■ **Excerpted data**:
........

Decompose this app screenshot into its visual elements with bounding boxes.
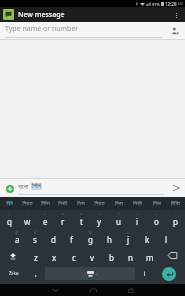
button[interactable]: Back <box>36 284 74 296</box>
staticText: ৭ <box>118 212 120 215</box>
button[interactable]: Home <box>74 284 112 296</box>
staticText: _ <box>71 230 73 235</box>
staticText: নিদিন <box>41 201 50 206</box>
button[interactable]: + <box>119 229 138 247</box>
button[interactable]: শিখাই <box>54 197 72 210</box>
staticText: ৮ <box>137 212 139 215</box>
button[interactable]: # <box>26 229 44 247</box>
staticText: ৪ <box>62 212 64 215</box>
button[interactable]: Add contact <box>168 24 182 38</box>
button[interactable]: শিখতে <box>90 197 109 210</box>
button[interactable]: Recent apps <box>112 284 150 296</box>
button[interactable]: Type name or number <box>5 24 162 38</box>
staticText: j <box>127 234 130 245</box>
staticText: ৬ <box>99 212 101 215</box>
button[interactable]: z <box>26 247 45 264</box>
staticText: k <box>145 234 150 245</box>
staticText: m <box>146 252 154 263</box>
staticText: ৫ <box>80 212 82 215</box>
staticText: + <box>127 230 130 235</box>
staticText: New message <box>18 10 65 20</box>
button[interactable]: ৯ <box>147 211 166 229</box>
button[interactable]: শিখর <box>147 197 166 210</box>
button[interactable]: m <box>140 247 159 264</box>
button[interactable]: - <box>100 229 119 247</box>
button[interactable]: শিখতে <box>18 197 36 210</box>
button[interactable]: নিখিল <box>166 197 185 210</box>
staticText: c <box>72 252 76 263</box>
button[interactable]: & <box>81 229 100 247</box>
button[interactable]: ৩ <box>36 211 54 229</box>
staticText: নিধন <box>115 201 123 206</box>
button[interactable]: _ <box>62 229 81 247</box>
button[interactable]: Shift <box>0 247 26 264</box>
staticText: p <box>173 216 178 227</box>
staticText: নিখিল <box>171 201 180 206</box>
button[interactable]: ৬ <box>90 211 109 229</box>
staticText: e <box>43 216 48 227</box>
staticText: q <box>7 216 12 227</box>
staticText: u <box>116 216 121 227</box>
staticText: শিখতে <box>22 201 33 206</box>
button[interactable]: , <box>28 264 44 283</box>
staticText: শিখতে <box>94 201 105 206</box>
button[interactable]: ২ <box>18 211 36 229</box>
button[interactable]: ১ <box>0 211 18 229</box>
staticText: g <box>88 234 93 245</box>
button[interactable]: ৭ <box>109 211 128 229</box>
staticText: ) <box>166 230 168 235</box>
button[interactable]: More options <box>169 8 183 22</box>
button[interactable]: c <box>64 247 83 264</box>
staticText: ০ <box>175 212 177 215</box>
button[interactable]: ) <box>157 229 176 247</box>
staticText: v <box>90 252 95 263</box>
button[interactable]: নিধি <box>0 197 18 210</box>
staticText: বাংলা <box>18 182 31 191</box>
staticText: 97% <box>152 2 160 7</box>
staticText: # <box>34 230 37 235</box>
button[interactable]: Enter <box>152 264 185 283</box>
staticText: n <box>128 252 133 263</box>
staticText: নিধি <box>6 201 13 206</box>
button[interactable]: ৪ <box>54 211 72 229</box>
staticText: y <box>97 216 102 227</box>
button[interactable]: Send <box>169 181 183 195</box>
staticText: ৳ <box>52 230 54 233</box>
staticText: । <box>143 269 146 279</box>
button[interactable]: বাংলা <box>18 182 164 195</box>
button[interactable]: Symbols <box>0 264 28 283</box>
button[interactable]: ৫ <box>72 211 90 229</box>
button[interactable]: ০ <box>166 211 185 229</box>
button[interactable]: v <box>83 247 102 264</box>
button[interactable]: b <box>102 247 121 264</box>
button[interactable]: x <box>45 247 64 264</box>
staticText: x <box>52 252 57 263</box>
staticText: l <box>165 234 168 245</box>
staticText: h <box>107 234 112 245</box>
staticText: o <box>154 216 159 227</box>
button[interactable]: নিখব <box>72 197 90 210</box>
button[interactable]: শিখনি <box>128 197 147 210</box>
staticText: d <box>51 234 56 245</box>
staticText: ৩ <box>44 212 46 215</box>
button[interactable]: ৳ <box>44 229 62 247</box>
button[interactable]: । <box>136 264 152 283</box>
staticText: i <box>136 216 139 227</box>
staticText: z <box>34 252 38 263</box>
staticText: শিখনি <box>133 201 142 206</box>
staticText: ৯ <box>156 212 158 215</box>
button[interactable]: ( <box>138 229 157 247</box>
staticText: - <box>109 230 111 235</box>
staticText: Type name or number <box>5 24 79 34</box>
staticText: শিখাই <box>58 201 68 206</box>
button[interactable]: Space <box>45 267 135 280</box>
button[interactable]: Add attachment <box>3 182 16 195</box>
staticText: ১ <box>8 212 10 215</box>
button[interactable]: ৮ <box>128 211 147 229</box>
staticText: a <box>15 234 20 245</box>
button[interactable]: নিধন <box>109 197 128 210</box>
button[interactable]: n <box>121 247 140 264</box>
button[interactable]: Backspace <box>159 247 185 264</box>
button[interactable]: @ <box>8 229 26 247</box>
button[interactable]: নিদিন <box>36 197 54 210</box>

........

■ **What is needed**: Reproduce these records exactly, but not the pictures.

■ **Solution**:
Decompose this app screenshot into its visual elements with bounding boxes.
button[interactable]: Back <box>36 284 74 296</box>
staticText: ৭ <box>118 212 120 215</box>
button[interactable]: Home <box>74 284 112 296</box>
staticText: _ <box>71 230 73 235</box>
staticText: নিদিন <box>41 201 50 206</box>
button[interactable]: + <box>119 229 138 247</box>
button[interactable]: শিখাই <box>54 197 72 210</box>
staticText: ৮ <box>137 212 139 215</box>
button[interactable]: # <box>26 229 44 247</box>
staticText: ৪ <box>62 212 64 215</box>
button[interactable]: Add contact <box>168 24 182 38</box>
button[interactable]: শিখতে <box>90 197 109 210</box>
button[interactable]: Recent apps <box>112 284 150 296</box>
button[interactable]: Type name or number <box>5 24 162 38</box>
staticText: j <box>127 234 130 245</box>
staticText: ৬ <box>99 212 101 215</box>
button[interactable]: z <box>26 247 45 264</box>
staticText: k <box>145 234 150 245</box>
staticText: m <box>146 252 154 263</box>
staticText: ৫ <box>80 212 82 215</box>
staticText: + <box>127 230 130 235</box>
staticText: New message <box>18 10 65 20</box>
button[interactable]: ৯ <box>147 211 166 229</box>
button[interactable]: শিখর <box>147 197 166 210</box>
button[interactable]: m <box>140 247 159 264</box>
button[interactable]: - <box>100 229 119 247</box>
button[interactable]: শিখতে <box>18 197 36 210</box>
button[interactable]: নিখিল <box>166 197 185 210</box>
staticText: c <box>72 252 76 263</box>
button[interactable]: & <box>81 229 100 247</box>
button[interactable]: ৩ <box>36 211 54 229</box>
staticText: নিধন <box>115 201 123 206</box>
button[interactable]: _ <box>62 229 81 247</box>
button[interactable]: Shift <box>0 247 26 264</box>
staticText: p <box>173 216 178 227</box>
staticText: নিখিল <box>171 201 180 206</box>
button[interactable]: ৬ <box>90 211 109 229</box>
staticText: e <box>43 216 48 227</box>
staticText: q <box>7 216 12 227</box>
staticText: u <box>116 216 121 227</box>
staticText: শিখতে <box>22 201 33 206</box>
button[interactable]: , <box>28 264 44 283</box>
staticText: শিখতে <box>94 201 105 206</box>
button[interactable]: ২ <box>18 211 36 229</box>
button[interactable]: ১ <box>0 211 18 229</box>
staticText: g <box>88 234 93 245</box>
button[interactable]: ৭ <box>109 211 128 229</box>
staticText: ) <box>166 230 168 235</box>
button[interactable]: More options <box>169 8 183 22</box>
button[interactable]: c <box>64 247 83 264</box>
staticText: ০ <box>175 212 177 215</box>
button[interactable]: ) <box>157 229 176 247</box>
staticText: v <box>90 252 95 263</box>
button[interactable]: নিধি <box>0 197 18 210</box>
staticText: বাংলা <box>18 182 31 191</box>
staticText: 97% <box>152 2 160 7</box>
staticText: # <box>34 230 37 235</box>
button[interactable]: Enter <box>152 264 185 283</box>
staticText: n <box>128 252 133 263</box>
staticText: নিধি <box>6 201 13 206</box>
button[interactable]: ৪ <box>54 211 72 229</box>
staticText: y <box>97 216 102 227</box>
button[interactable]: Send <box>169 181 183 195</box>
staticText: ৳ <box>52 230 54 233</box>
staticText: । <box>143 269 146 279</box>
button[interactable]: বাংলা <box>18 182 164 195</box>
button[interactable]: Symbols <box>0 264 28 283</box>
button[interactable]: ৫ <box>72 211 90 229</box>
button[interactable]: ০ <box>166 211 185 229</box>
button[interactable]: v <box>83 247 102 264</box>
button[interactable]: b <box>102 247 121 264</box>
button[interactable]: x <box>45 247 64 264</box>
staticText: x <box>52 252 57 263</box>
staticText: l <box>165 234 168 245</box>
staticText: h <box>107 234 112 245</box>
staticText: o <box>154 216 159 227</box>
button[interactable]: নিখব <box>72 197 90 210</box>
button[interactable]: শিখনি <box>128 197 147 210</box>
staticText: d <box>51 234 56 245</box>
staticText: ৩ <box>44 212 46 215</box>
button[interactable]: ৳ <box>44 229 62 247</box>
button[interactable]: । <box>136 264 152 283</box>
staticText: i <box>136 216 139 227</box>
staticText: z <box>34 252 38 263</box>
staticText: শিখনি <box>133 201 142 206</box>
staticText: ৯ <box>156 212 158 215</box>
button[interactable]: ( <box>138 229 157 247</box>
staticText: - <box>109 230 111 235</box>
staticText: Type name or number <box>5 24 79 34</box>
staticText: শিখাই <box>58 201 68 206</box>
button[interactable]: Space <box>45 267 135 280</box>
button[interactable]: Add attachment <box>3 182 16 195</box>
staticText: ১ <box>8 212 10 215</box>
button[interactable]: ৮ <box>128 211 147 229</box>
staticText: a <box>15 234 20 245</box>
button[interactable]: নিধন <box>109 197 128 210</box>
button[interactable]: n <box>121 247 140 264</box>
button[interactable]: Backspace <box>159 247 185 264</box>
button[interactable]: @ <box>8 229 26 247</box>
button[interactable]: নিদিন <box>36 197 54 210</box>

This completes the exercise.